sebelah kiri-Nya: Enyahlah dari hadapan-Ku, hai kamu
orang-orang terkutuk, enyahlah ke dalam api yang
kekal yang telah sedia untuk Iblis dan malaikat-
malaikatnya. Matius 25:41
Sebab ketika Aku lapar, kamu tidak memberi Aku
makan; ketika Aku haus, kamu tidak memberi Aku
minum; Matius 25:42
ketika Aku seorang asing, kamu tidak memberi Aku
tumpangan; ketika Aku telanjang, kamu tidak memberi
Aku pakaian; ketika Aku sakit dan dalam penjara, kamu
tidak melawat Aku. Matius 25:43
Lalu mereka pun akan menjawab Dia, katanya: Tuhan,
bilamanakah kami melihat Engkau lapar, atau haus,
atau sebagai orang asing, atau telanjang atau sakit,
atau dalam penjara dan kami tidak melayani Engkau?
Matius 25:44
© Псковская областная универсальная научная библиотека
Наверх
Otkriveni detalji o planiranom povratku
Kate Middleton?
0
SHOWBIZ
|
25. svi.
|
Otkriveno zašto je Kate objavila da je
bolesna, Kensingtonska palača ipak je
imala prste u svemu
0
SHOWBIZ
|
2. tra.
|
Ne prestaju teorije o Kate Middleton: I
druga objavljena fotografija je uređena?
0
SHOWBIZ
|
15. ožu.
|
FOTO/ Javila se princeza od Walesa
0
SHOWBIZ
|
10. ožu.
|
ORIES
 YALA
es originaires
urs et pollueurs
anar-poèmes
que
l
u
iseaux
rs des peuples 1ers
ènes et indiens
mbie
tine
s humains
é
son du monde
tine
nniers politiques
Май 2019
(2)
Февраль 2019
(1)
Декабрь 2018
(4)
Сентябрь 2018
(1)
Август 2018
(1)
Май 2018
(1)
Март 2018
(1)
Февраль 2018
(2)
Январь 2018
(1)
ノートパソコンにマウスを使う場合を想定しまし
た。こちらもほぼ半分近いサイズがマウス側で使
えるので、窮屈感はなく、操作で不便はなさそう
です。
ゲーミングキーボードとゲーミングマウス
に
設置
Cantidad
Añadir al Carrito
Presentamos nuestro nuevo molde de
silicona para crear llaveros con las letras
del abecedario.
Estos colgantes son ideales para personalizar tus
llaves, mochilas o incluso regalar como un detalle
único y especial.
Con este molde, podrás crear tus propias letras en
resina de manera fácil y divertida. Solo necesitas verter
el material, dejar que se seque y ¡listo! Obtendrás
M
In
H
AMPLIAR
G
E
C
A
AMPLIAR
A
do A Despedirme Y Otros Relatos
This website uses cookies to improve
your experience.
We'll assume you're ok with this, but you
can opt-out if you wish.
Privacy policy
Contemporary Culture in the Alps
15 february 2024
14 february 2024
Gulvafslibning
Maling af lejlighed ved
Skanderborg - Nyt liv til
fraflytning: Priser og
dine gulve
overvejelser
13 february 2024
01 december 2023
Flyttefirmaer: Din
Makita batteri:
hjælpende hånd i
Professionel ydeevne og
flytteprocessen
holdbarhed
# # # # #
▶ [What to produce]: What is needed is an exact printout of every line from the one with "hjælpende hånd i" through the end of the data, including both, and nothing more.

▶ [Written answer]:
hjælpende hånd i
Professionel ydeevne og
flytteprocessen
holdbarhed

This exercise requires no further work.